The outgoing administration announced the contribution Tuesday, which is in addition to the $500 million the United States gave to the fund last year. President Barack Obama originally pledged $3 billion.
The money came from the fiscal year 2016 Economic Support Fund appropriation and helps fund the Paris climate agreement approved by more than 180 nations to cut emissions.

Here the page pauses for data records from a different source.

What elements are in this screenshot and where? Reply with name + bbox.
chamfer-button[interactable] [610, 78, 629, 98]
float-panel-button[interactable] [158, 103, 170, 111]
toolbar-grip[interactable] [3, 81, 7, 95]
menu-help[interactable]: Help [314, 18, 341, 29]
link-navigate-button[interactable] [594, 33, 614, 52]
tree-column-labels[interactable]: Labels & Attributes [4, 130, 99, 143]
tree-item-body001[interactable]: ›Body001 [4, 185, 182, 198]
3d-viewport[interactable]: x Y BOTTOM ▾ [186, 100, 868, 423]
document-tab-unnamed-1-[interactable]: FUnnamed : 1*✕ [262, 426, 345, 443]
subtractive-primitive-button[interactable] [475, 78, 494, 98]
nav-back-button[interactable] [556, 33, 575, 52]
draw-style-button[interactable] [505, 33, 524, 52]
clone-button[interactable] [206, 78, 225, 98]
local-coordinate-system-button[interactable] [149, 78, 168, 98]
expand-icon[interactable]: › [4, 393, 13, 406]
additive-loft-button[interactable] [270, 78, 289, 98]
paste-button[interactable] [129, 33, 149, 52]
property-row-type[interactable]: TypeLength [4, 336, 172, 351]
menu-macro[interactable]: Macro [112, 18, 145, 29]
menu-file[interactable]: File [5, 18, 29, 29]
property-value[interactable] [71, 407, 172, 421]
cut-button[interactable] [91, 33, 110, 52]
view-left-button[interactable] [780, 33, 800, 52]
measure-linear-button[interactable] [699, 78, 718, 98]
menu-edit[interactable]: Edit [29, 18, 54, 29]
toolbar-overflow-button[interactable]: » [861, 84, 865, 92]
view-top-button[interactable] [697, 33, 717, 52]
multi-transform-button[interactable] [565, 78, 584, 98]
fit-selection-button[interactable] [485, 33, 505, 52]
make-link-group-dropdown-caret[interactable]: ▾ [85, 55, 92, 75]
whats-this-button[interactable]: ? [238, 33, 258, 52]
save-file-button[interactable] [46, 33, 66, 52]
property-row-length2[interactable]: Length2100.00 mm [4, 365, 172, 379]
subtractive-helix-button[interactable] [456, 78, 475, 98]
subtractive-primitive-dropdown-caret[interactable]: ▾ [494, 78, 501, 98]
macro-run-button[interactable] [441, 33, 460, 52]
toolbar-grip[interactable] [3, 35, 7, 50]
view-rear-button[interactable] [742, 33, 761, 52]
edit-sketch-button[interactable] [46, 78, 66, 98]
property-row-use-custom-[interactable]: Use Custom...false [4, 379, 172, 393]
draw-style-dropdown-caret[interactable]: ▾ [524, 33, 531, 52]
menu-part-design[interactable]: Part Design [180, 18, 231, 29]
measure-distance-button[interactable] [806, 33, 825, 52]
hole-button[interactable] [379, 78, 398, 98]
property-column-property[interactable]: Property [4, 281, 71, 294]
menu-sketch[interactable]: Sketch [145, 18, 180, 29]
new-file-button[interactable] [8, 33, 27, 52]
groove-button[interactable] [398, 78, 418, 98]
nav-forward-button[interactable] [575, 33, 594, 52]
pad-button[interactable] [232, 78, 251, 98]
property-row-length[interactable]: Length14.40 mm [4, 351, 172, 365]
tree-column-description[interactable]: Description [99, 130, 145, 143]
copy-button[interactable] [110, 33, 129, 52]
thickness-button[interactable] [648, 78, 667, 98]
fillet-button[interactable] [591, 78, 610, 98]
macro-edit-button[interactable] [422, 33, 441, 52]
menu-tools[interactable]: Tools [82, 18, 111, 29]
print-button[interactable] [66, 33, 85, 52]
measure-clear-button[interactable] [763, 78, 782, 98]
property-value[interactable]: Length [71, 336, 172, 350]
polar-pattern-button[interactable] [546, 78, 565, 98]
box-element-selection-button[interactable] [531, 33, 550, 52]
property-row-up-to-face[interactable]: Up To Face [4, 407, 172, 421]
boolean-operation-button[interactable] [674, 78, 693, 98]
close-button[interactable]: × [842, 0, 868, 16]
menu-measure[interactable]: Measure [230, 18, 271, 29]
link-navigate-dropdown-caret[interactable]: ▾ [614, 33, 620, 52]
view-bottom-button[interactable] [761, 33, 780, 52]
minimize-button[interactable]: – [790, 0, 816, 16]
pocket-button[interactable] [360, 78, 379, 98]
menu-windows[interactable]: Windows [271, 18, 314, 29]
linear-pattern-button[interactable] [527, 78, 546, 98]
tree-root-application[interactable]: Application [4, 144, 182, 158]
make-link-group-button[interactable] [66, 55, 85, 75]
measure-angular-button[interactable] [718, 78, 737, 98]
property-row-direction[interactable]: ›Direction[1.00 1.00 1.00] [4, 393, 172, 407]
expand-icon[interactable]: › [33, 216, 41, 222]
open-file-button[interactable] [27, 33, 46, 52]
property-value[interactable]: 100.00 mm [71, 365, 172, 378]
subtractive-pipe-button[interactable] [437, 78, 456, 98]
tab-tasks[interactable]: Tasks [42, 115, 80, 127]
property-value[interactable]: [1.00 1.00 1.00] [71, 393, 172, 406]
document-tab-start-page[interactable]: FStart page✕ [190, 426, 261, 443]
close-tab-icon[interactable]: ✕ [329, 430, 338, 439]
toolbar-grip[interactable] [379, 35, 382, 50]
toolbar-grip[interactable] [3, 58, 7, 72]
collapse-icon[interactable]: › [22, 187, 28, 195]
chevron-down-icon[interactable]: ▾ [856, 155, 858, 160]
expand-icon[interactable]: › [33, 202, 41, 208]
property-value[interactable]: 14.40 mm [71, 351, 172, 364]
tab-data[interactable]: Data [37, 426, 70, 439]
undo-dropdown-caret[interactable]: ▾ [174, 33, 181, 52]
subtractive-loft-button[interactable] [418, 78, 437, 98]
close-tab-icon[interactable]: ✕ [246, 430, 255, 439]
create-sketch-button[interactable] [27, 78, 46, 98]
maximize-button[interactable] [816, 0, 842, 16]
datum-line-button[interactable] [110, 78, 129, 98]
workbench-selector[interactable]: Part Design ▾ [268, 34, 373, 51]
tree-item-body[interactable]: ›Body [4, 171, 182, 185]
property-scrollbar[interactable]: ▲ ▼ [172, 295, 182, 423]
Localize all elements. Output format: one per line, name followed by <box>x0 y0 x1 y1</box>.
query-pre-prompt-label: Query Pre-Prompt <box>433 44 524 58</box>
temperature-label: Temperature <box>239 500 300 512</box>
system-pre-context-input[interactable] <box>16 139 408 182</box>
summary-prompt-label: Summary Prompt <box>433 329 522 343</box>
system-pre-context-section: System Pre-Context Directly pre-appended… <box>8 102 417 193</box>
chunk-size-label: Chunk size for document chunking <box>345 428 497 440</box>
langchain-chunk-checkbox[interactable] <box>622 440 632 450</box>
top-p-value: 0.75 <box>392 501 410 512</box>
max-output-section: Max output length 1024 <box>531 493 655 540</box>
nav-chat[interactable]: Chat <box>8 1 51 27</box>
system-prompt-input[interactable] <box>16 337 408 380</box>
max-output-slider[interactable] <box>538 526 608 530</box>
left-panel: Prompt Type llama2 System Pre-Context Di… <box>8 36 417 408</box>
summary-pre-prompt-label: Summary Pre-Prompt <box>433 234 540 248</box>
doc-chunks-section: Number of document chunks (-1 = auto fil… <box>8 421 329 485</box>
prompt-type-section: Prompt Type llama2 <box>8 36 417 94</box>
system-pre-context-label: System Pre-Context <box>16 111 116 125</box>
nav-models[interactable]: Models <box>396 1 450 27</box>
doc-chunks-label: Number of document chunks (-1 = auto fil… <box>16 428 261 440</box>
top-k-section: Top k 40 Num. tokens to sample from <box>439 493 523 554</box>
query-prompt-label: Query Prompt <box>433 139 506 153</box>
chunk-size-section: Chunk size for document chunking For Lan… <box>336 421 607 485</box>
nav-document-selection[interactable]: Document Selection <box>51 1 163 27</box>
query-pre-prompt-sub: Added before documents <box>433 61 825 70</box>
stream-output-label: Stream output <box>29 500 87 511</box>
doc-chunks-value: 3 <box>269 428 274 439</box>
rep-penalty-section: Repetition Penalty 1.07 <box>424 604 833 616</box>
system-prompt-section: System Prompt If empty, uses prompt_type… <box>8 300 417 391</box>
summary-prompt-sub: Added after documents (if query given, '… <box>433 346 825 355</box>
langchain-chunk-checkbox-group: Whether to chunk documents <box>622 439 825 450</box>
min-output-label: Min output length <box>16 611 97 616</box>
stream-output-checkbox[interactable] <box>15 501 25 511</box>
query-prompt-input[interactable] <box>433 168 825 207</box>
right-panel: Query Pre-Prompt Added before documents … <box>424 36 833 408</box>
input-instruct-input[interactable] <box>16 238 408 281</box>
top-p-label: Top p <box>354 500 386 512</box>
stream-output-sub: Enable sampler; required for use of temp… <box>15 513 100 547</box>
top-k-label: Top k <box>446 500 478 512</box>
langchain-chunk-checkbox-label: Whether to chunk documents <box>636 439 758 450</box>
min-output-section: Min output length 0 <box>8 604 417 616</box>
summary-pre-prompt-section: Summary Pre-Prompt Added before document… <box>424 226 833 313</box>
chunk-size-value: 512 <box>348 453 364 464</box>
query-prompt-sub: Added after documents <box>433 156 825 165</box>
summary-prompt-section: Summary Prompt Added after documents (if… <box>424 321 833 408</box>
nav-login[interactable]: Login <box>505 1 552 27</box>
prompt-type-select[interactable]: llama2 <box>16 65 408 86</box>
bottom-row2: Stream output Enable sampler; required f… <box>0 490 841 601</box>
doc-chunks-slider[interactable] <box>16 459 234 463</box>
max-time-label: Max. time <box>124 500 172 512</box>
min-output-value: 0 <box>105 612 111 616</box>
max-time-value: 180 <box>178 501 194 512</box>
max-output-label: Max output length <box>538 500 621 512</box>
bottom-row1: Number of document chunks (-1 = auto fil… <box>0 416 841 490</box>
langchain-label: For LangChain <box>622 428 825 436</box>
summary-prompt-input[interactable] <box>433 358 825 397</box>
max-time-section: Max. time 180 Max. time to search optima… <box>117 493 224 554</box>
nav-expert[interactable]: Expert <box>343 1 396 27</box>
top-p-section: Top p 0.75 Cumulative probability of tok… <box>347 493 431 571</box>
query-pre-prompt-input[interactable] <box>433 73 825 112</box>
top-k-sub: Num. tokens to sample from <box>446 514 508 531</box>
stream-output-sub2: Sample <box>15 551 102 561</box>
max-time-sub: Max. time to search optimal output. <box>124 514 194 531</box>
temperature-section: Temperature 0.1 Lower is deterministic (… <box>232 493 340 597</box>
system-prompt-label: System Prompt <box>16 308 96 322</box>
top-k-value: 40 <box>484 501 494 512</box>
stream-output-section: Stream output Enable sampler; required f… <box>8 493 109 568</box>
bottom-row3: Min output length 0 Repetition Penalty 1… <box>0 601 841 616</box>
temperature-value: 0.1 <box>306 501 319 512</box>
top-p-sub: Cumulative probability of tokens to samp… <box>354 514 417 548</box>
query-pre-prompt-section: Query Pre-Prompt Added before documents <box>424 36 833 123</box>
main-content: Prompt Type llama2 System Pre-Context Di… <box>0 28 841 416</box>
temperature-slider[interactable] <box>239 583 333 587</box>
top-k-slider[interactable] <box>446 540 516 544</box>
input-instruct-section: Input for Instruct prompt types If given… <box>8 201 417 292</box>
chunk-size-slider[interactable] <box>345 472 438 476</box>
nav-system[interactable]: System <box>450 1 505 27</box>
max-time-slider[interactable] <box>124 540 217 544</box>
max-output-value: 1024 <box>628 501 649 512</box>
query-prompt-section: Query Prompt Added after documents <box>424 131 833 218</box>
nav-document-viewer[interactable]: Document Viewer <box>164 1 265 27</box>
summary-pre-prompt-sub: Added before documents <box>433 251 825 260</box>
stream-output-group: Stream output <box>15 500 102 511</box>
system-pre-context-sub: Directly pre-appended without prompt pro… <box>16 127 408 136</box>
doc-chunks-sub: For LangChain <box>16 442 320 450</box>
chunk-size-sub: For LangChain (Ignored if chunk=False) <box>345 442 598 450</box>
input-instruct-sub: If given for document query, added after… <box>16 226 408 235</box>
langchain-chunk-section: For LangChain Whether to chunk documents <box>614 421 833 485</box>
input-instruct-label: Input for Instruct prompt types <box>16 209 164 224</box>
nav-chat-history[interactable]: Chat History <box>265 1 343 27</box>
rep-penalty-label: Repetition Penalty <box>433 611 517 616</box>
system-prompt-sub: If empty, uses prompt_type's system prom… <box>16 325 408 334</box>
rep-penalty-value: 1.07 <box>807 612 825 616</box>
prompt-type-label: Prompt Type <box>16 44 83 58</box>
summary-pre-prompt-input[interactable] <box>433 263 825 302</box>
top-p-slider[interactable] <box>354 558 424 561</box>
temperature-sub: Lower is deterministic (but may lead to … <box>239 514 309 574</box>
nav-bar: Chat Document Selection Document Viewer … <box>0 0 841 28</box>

The fund's goal is $100 billion by 2020 from public and private funding.
"The GCF is the world's largest multilateral finance institution dedicated to advancing low-emission, climate-resilient development," according to a State Department release. "The GCF was created to help protect vulnerable populations and drive clean energy deployment, all with a special focus on engaging the private sector and mobilizing private capital."
Trump has threatened to pull the United States out of the accord.
"It's not being done to try to provoke a reaction from the incoming administration or to try to dictate to them one way or the other how they are going to deal with climate issues," John Kirby, the State Department spokesman, said at a media briefing Tuesday. "This is an investment that had been long planned."
Trump, since becoming president-elect, has become more "opened-minded" to the possibility of climate change. He recently met with former Vice President Al Gore to discuss climate change.
"I'm still open-minded. Nobody really knows. Look, I'm somebody that gets it, and nobody really knows. It's not something that's so hard and fast," Trump said last month in an interview on Fox News Sunday.
He named Oklahoma Attorney General Scott Pruitt, who has denied the existence of climate change, as his choice to lead the Environmental Protection Agency.
But other cabinet nominees are more open to climate change.
Rex Tillerson, the former ExxonMobil chief and the president-elect's nominee for secretary of state, said during his Senate confirmation hearing last week that he wants the United States to keep "a seat at the table" on addressing global warming.
And interior secretary nominee Ryan Zinke said Tuesday during his hearing that humans' role in the rise of global temperatures is not yet fully understood.